Wisconsin has always been a little bit ahead of its neighbor to the west when it comes to discouraging Native American mascots by sports teams.
The state was among the first to pass a law allowing residents in a school district to file a complaint and force school districts to prove that a federally recognized tribe has given its blessing to a logo and name. Several schools have since changed their nicknames and logos.
Now Madison is going a step further. The school district there is banning students from wearing any sports-themed apparel with a Native American mascot or name. It also asking visiting teams that still have an offending name and mascot to leave the apparel home, Madison.com reports today.
Tim Fish, the Title VII Indian Education coordinator in the Madison School District, said the movement began when Native American students, who make up less than 1 percent of the city school’s student population, told him they felt invisible. He created the Native American Student Association, and the group’s first priority was to ban clothing that members deemed harmful, he said.
The rule won’t outlaw all Native American names and logos, Fish said. The ban focuses exclusively on sports teams with Native American names.
Before the 2015-16 school year begins, the Native American Student Association will work with the district to publish a list of prohibited logos and team names, which Saiz said will include teams such as the Chicago Blackhawks and Florida State Seminoles.

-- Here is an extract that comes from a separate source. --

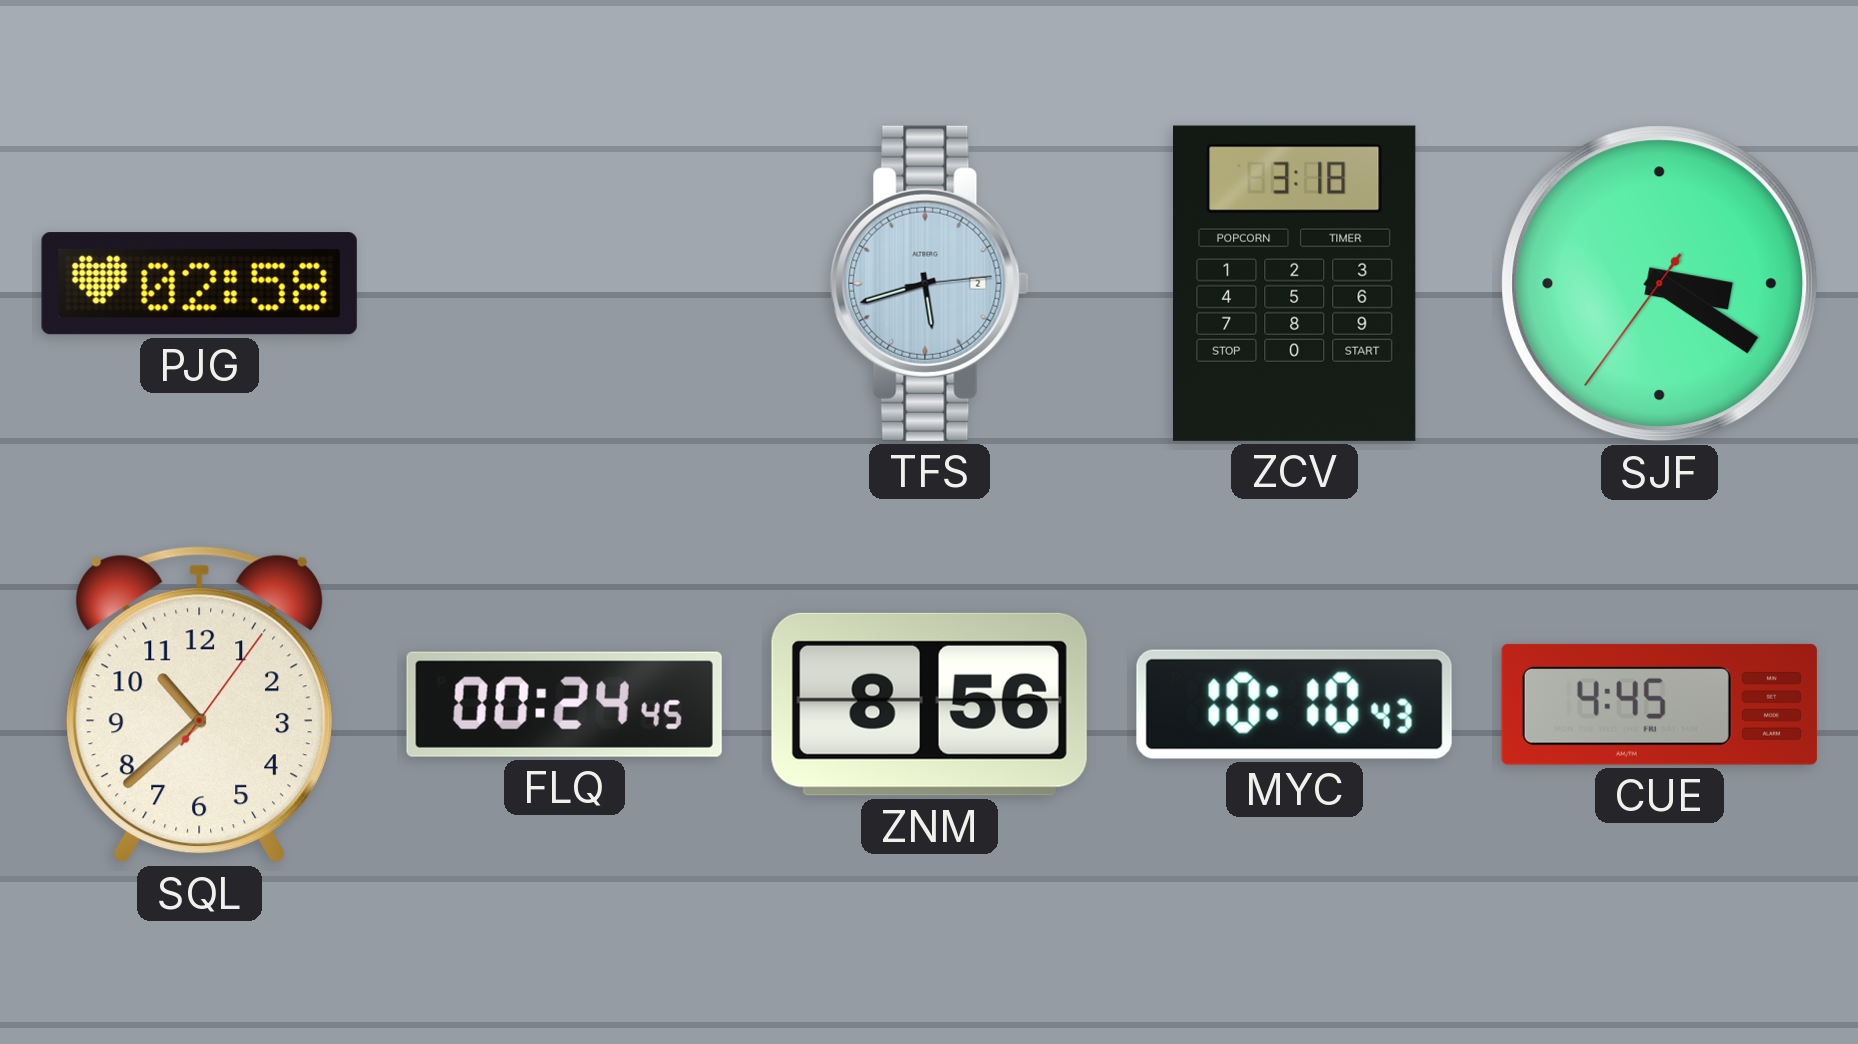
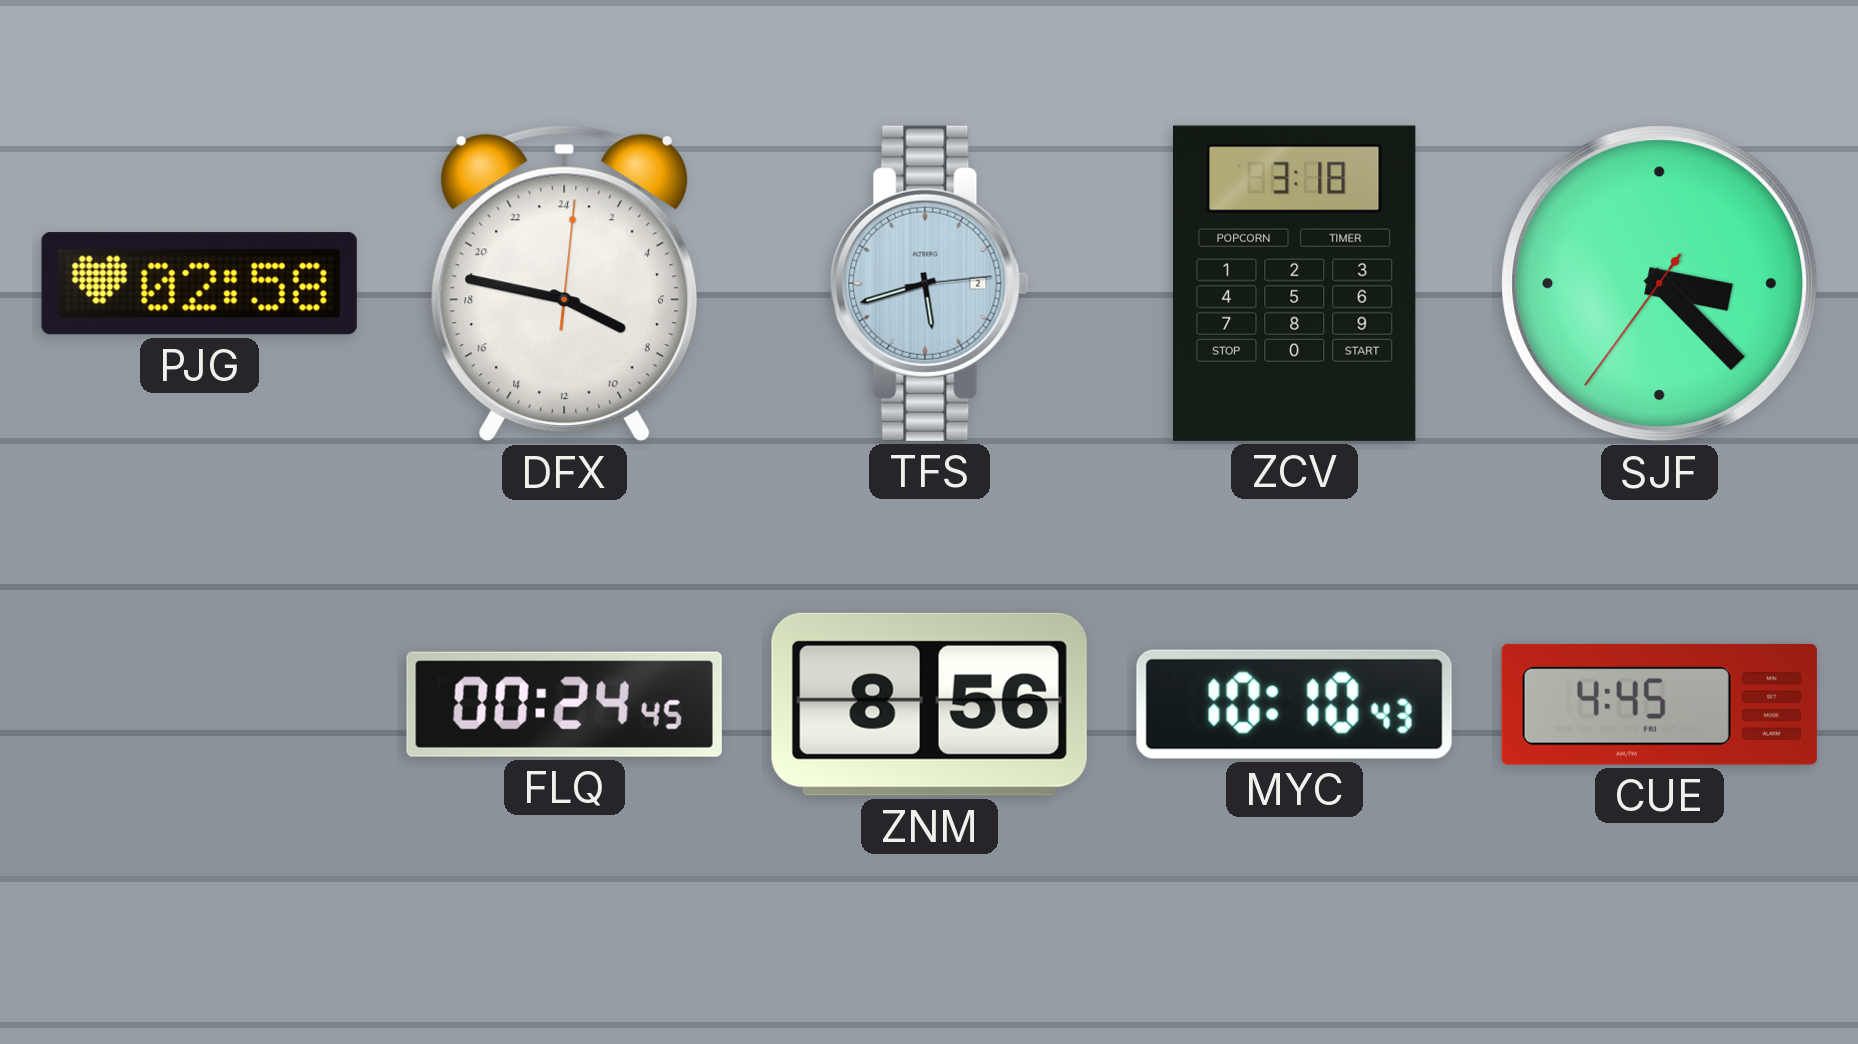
DFX: none -> 7:47
SJF: 3:20 -> 3:22
SQL: 10:38 -> none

He said that even though a few Native groups don’t find those team names offensive, they will still be banned because, as sports teams with Native names, they create a negative stereotype.
While some schools in the district have Native American names — such as Black Hawk Middle School — none has an athletic team or mascot based on Native Americans.
That means a student could wear a shirt from Black Hawk Middle School because its athletic teams use a wolf as a mascot. A shirt that reads “Chicago Blackhawks,” however, would be banned, because it’s a professional hockey team that uses a Native American name and mascot.
The American Civil Liberties Union Wisconsin is urging the district to be careful when enforcing the new policy this fall. Schools can legally limit their students’ speech, but only when there is evidence that the speech is disruptive or harmful to the learning environment, Chris Ahmuty, the executive director, said.